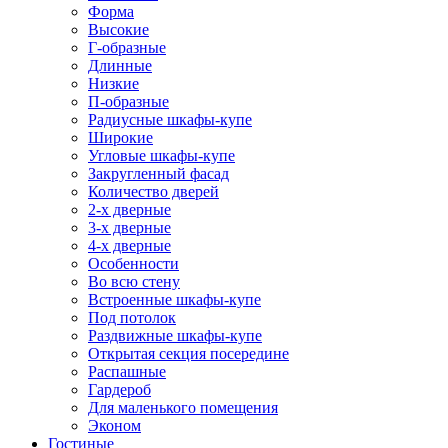
Форма
Высокие
Г-образные
Длинные
Низкие
П-образные
Радиусные шкафы-купе
Широкие
Угловые шкафы-купе
Закругленный фасад
Количество дверей
2-х дверные
3-х дверные
4-х дверные
Особенности
Во всю стену
Встроенные шкафы-купе
Под потолок
Раздвижные шкафы-купе
Открытая секция посередине
Распашные
Гардероб
Для маленького помещения
Эконом
Гостиные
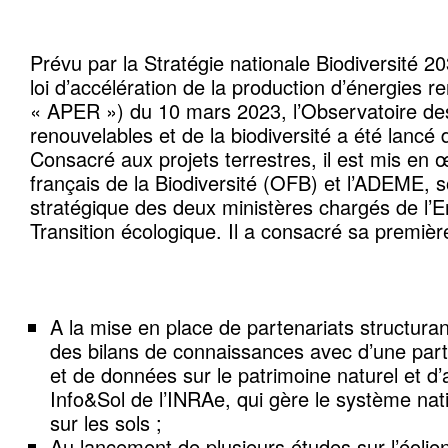
Prévu par la Stratégie nationale Biodiversité 20
loi d’accélération de la production d’énergies re
« APER ») du 10 mars 2023, l’Observatoire de
renouvelables et de la biodiversité a été lancé
Consacré aux projets terrestres, il est mis en œ
français de la Biodiversité (OFB) et l’ADEME, s
stratégique des deux ministères chargés de l’En
Transition écologique. Il a consacré sa premièr
A la mise en place de partenariats structurant
des bilans de connaissances avec d’une part 
et de données sur le patrimoine naturel et d’a
Info&Sol de l’INRAe, qui gère le système nati
sur les sols ;
Au lancement de plusieurs études sur l’éolien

ACTIVITY
Work out how many lines in the entries above include the word "шкафы". Respond with only the number.

TASK ANSWER
4